The aim of Operation Childlife is to provide surgical procedures in developing countries while training the local doctors and nurses on how best to deliver effective results for themselves when we are not present. This means there is a steady transfer of skills from us to them and vice versa.
Located in South East Asia and with a population of over 86 million, Vietnam is the 13th most populous country in the world. Operation Childlife offer their support to Hospital No. 2, located in Ho Chi Minh City.
The overall quality of health in Vietnam is regarded as good and as of 2009 life expectancy is 76 for women and 72 for men. In Ireland the comparative figures are 81.6 years for women and 76.8 years for men.
More concerning however is the infant mortality rate which in Vietnam is 12 per 1,000 births compared to 3.5 in Ireland.
While the Irish health sector is often open to criticism due to lack of financial resource government spending as a percentage of GDP in Ireland is 6.9% compared to just 0.9% in Vietnam. This suggests that the healthcare sector in Vietnam is being significantly underfunded and this undoubtedly has an impact on infant mortality rates.

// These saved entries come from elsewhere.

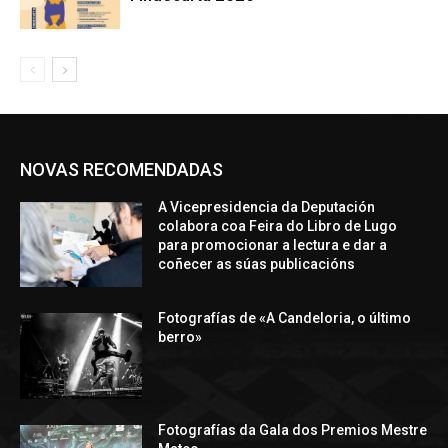
NOVAS RECOMENDADAS
A Vicepresidencia da Deputación
colabora coa Feira do Libro de Lugo
para promocionar a lectura e dar a
coñecer as súas publicacións
Fotografías de «A Candeloria, o último
berro»
Fotografías da Gala dos Premios Mestre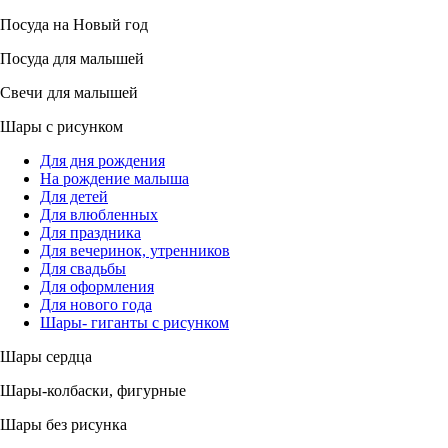
Посуда на Новый год
Посуда для малышей
Свечи для малышей
Шары с рисунком
Для дня рождения
На рождение малыша
Для детей
Для влюбленных
Для праздника
Для вечеринок, утренников
Для свадьбы
Для оформления
Для нового года
Шары- гиганты с рисунком
Шары сердца
Шары-колбаски, фигурные
Шары без рисунка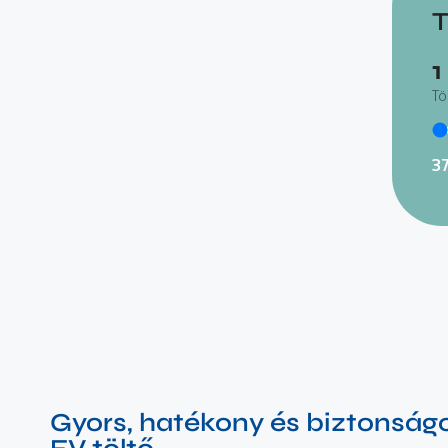
T
1
Tö
3
Gyors, hatékony és biztonság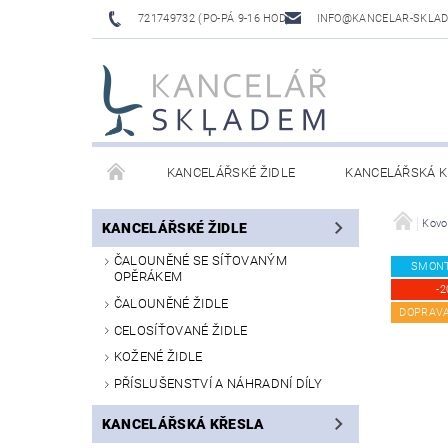
721749732 (PO-PÁ 9-16 HOD)
INFO@KANCELAR-SKLA
KANCELÁŘSKÉ ŽIDLE
KANCELÁŘSKÁ K
LAVICE DO ČEKÁREN
VÝŠKOVĚ NASTAVITELNÉ
Kovo
KANCELÁŘSKÉ ŽIDLE
ČALOUNĚNÉ SE SÍŤOVANÝM
SMON
OPĚRÁKEM
-2
ČALOUNĚNÉ ŽIDLE
DOPRAV
CELOSÍŤOVANÉ ŽIDLE
KOŽENÉ ŽIDLE
PŘÍSLUŠENSTVÍ A NÁHRADNÍ DÍLY
KANCELÁŘSKÁ KŘESLA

Located in central East Africa and bordered by Kenya and Uganda to the north, Rwanda, Burundi and the Democratic Republic of the Congo to the west, and Zambia, Malawi and Mozambique to the south.
As of 2006, the estimated population is 38,329,000, with an estimated growth rate of 2 percent.

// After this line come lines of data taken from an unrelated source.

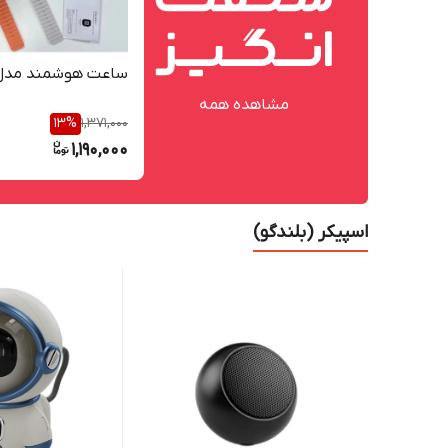
ساعت هوشمند مدل 00 ultra
مشاهده همه
13
%
1,371,000
1,190,000
اسپیکر (بلندگو)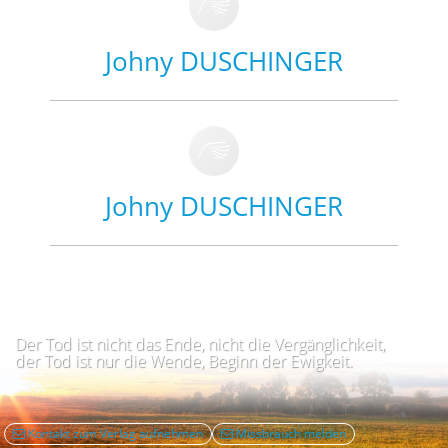
Johny DUSCHINGER
Johny DUSCHINGER
Der Tod ist nicht das Ende, nicht die Vergänglichkeit,
der Tod ist nur die Wende, Beginn der Ewigkeit.
Kontakt zum Verlag aufnehmen
Missbrauch melden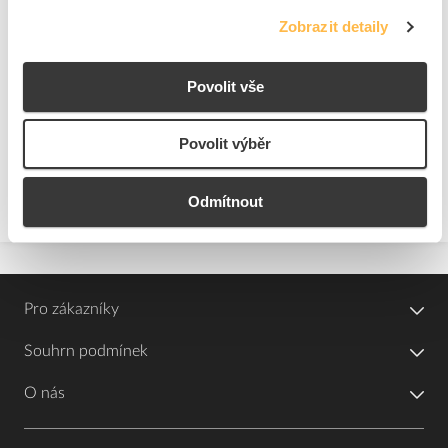
Zobrazit detaily
8
dní
143
ks
5
ks
Povolit vše
Přidat k porovnání
Povolit výběr
Zobrazit
Odmítnout
Pro zákazníky
Souhrn podmínek
O nás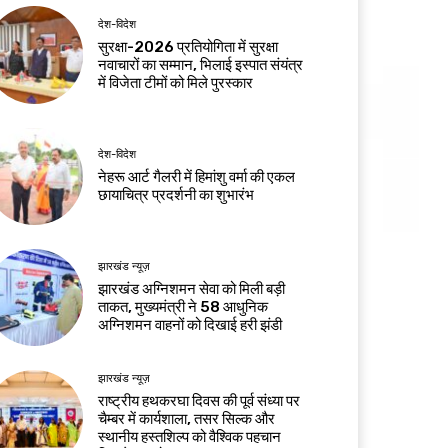
देश-विदेश
सुरक्षा-2026 प्रतियोगिता में सुरक्षा
नवाचारों का सम्मान, भिलाई इस्पात संयंत्र
में विजेता टीमों को मिले पुरस्कार
देश-विदेश
नेहरू आर्ट गैलरी में हिमांशु वर्मा की एकल
छायाचित्र प्रदर्शनी का शुभारंभ
झारखंड न्यूज़
झारखंड अग्निशमन सेवा को मिली बड़ी
ताकत, मुख्यमंत्री ने 58 आधुनिक
अग्निशमन वाहनों को दिखाई हरी झंडी
झारखंड न्यूज़
राष्ट्रीय हथकरघा दिवस की पूर्व संध्या पर
चैम्बर में कार्यशाला, तसर सिल्क और
स्थानीय हस्तशिल्प को वैश्विक पहचान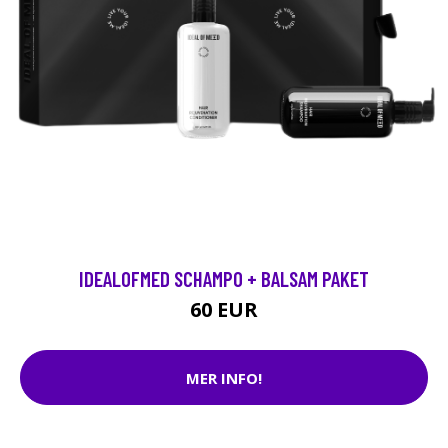
IDEALOFMED SCHAMPO + BALSAM PAKET
60 EUR
MER INFO!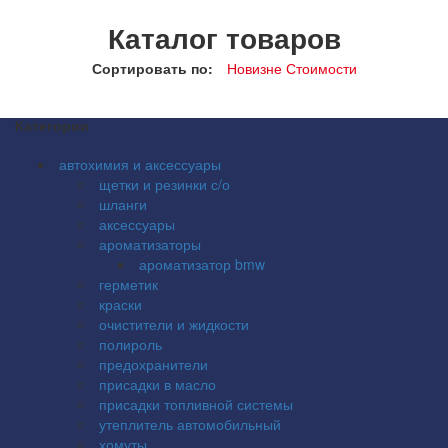
Каталог товаров
Сортировать по:
Новизне
Стоимости
Категории
автохимия и аксессуары
щетки и резинки с/о
шланги
аксессуары
ароматизаторы
ароматизатор bmw
герметик
краски
очистители и жидкости
полироль
предохранители
присадки в масло
присадки топливной системы
утеплитель автомобильный
хомуты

The overall quality of health in Tanzania is poor which is confirmed by the fact that the under-five mortality rate in 2006 was 118 out of 1,000. Life expectancy at birth in 2006 was 50 years. The 15-60 year old adult mortality rate in 2006 was 518 out of 1,000 males and 493 out of 1,000 females.
The need for our expertise is therefore great and we commenced operations in 2008 and have focused our efforts to date to upgrade the local surgical oncology service by direct hands-on training. The focus is to provide surgical anaesthetic skills to effectively and safely resection complex paediatric solid tumours such as Wilms tumour. Our ambition is to help establish a complete oncology program and upskill all members of the oncology team from pathology, radiology, oncology and surgery. The program is in Tanzania at the specific request of Dr Patricia Scanlon, Consultant Paediatric Oncologist who has worked in Dar es Salaam for the past 6 years. We have recently been supported by Children in Crossfire and hope to have their help for the next three years.

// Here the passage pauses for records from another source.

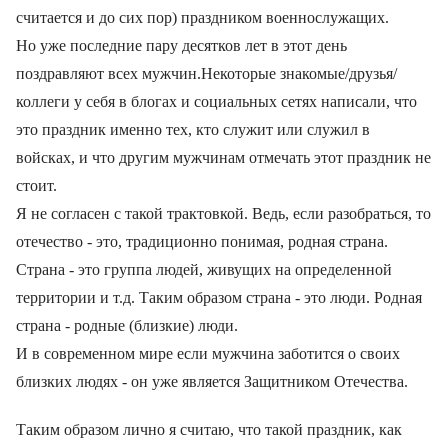
считается и до сих пор) праздником военнослужащих.
Но уже последние пару десятков лет в этот день
поздравляют всех мужчин.Некоторые знакомые/друзья/
коллеги у себя в блогах и социальных сетях написали, что
это праздник именно тех, кто служит или служил в
войсках, и что другим мужчинам отмечать этот праздник не
стоит.
Я не согласен с такой трактовкой. Ведь, если разобраться, то
отечество - это, традиционно понимая, родная страна.
Страна - это группа людей, живущих на определенной
территории и т.д. Таким образом страна - это люди. Родная
страна - родные (близкие) люди.
И в современном мире если мужчина заботится о своих
близких людях - он уже является Защитником Отечества.
Таким образом лично я считаю, что такой праздник, как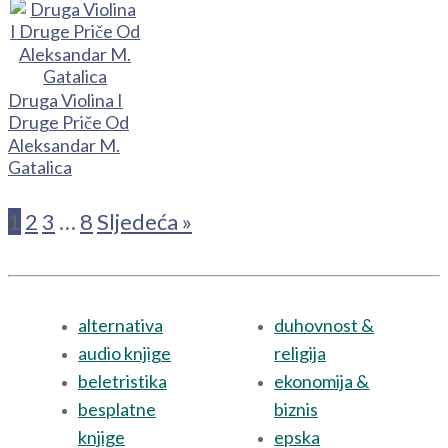
Druga Violina I
Druge Priče Od
Aleksandar M.
Gatalica
1
2
3
…
8
Sljedeća »
alternativa
duhovnost &
audio knjige
religija
beletristika
ekonomija &
besplatne
biznis
knjige
epska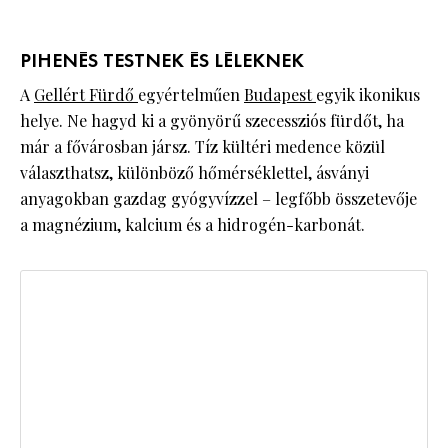
PIHENÉS TESTNEK ÉS LÉLEKNEK
A
Gellért Fürdő
egyértelműen
Budapest
egyik ikonikus
helye. Ne hagyd ki a gyönyörű szecessziós fürdőt, ha
már a fővárosban jársz. Tíz kültéri medence közül
választhatsz, különböző hőmérséklettel, ásványi
anyagokban gazdag gyógyvízzel – legfőbb összetevője
a magnézium, kalcium és a hidrogén-karbonát.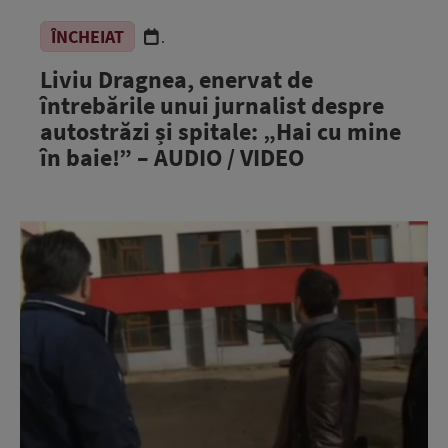
ÎNCHEIAT
.
Liviu Dragnea, enervat de
întrebările unui jurnalist despre
autostrăzi și spitale: „Hai cu mine
în baie!” – AUDIO / VIDEO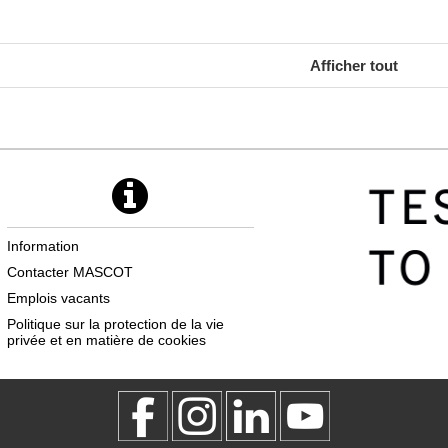
Afficher tout
Information
Contacter MASCOT
Emplois vacants
Politique sur la protection de la vie
privée et en matière de cookies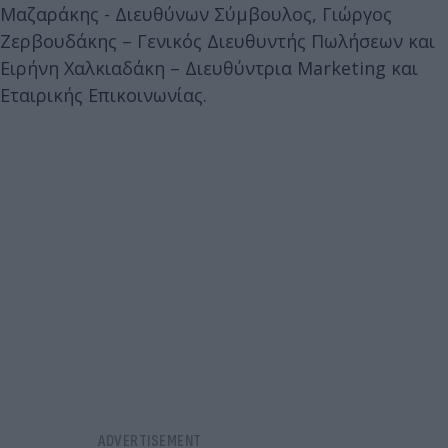
Μαζαράκης - Διευθύνων Σύμβουλος, Γιώργος
Ζερβουδάκης – Γενικός Διευθυντής Πωλήσεων και
Ειρήνη Χαλκιαδάκη – Διευθύντρια Marketing και
Εταιρικής Επικοινωνίας.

Following the great advances we have supported in Vietnam it is our objective to ensure our up-skilling can make a positive impact on the people in Tanzania.
The team headed by Professor Corbally were in Tanzania in July 2011 where they worked to upskill the surgical teams in Mhimbili National Hospital Dar es Salaam in the surgical and anaesthetic management of paediatric solid tumours. We signed a MOU with Children in Crossfire (Tanzania) to provide support from 2011-2013. Since thyen we have made a number of trips to Muhumbili Hospital, including oncology, oncological surgery, urology and other surgical specialties.
We hope to start a clinical relationship with Angkor Children’s Hospital in Cambodia in 2017. This will consist of a small OCL general surgical team. We will go out and assist the local team in their surgical work, get to know them, see their capabilities and let them know ours. Hopefully our clinical relationship will develop to the point where we can help them with more complex surgery afterwards.